Work to be completed:
Copy all the entries below exactly, but not the pictures.
BEGIN Supplied data
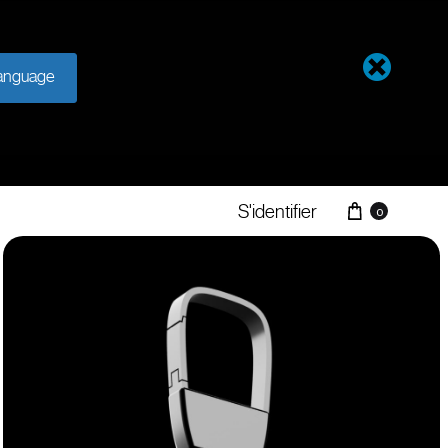
anguage
S'identifier
0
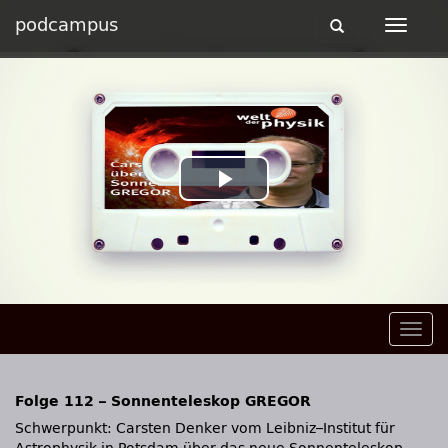
podcampus
Toggle
Toggle
navigation
navigat
Play
Video
Togg
navig
Folge 112 – Sonnenteleskop GREGOR
Schwerpunkt: Carsten Denker vom Leibniz–Institut für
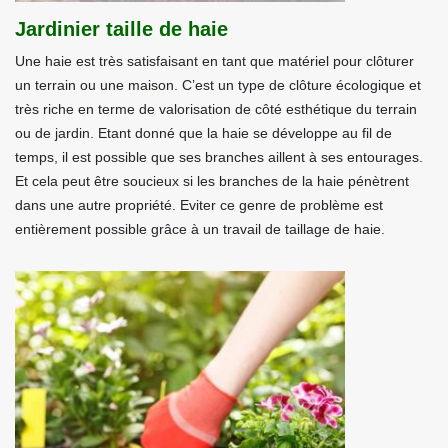
Jardinier taille de haie
Une haie est très satisfaisant en tant que matériel pour clôturer
un terrain ou une maison. C’est un type de clôture écologique et
très riche en terme de valorisation de côté esthétique du terrain
ou de jardin. Etant donné que la haie se développe au fil de
temps, il est possible que ses branches aillent à ses entourages.
Et cela peut être soucieux si les branches de la haie pénètrent
dans une autre propriété. Eviter ce genre de problème est
entièrement possible grâce à un travail de taillage de haie.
END Supplied data
Task solution:
anguage
S'identifier
0
podcampus
Toggle
Toggle
navigation
navigat
Play
Video
Togg
navig
Folge 112 – Sonnenteleskop GREGOR
Schwerpunkt: Carsten Denker vom Leibniz–Institut für
Jardinier taille de haie
Une haie est très satisfaisant en tant que matériel pour clôturer
un terrain ou une maison. C’est un type de clôture écologique et
très riche en terme de valorisation de côté esthétique du terrain
ou de jardin. Etant donné que la haie se développe au fil de
temps, il est possible que ses branches aillent à ses entourages.
Et cela peut être soucieux si les branches de la haie pénètrent
dans une autre propriété. Eviter ce genre de problème est
entièrement possible grâce à un travail de taillage de haie.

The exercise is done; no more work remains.